Google Images removes View Image button and direct image URLs AI-researched
Dependency: Google Image Search direct image links
Google removed the 'View Image' button and 'Search by Image' from Image Search results after a settlement with Getty Images — breaking art projects that depended on direct image URLs from search results and causing a 63% drop in image search referrals.
Affected Artworks
Dina Kelberman
Depends on Google Image Search result ecology. Changes to how results are displayed and linked alter the material basis of the curation process.
Steven Read
Uses Google API for real-time image search. Already broken by the 2014 API shutdown; the 2018 changes made workaround scraping approaches harder.
Beat Brogle & Philippe Zimmermann
Builds films from image search results. The live image pipeline was already degraded; removal of direct image links compounds the problem.
justin kemp
Responds to 'no results' Google image searches. Changes to search UI and behavior affect whether the triggering condition occurs.
Fixes & Mitigations
- No fix available: No official replacement for direct image URLs in search results. The change was driven by a legal settlement with Getty Images and is unlikely to be reversed.
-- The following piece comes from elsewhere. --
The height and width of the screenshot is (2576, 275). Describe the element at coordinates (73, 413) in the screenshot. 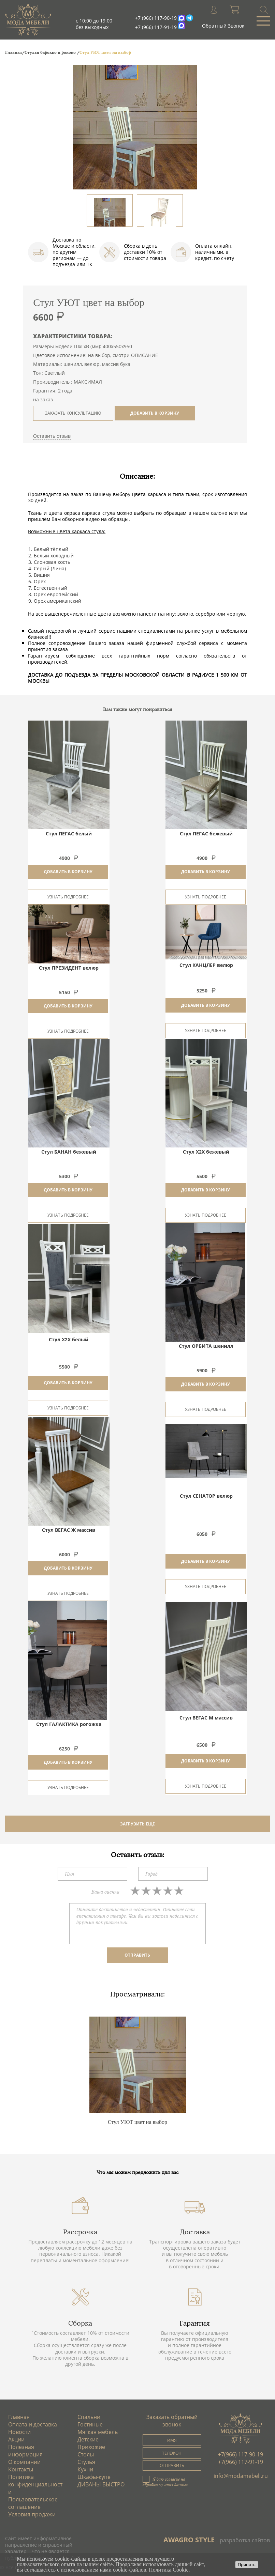 I see `ЗАКАЗАТЬ КОНСУЛЬТАЦИЮ` at that location.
On February 15, 2018, Google removed both the “View Image” button and the “Search by Image” button from Google Image Search results. This was the result of a settlement with Getty Images, which had filed a competition complaint alleging Google’s image search facilitated piracy.
What changed
Users could no longer directly access full-resolution image URLs from search results — they were forced to visit the hosting webpage instead. Google also introduced complex double-URL-encoding of image source URLs in the page source, making even scraping-based workarounds unreliable.
Analysis of 87 domains showed a 63% decrease in image search referrals after the change, with some publishers seeing declines of nearly 80%. For art projects that treated Google Image Search as a live data source or creative medium, this was a second wave of breakage after the 2014 API shutdown (already documented as a separate event).
Notes
This event is distinct from the Google Search API discontinuation (2011–2014). That killed programmatic access; this killed the visual/interactive relationship between search results and source images that several net artworks depended on as creative material.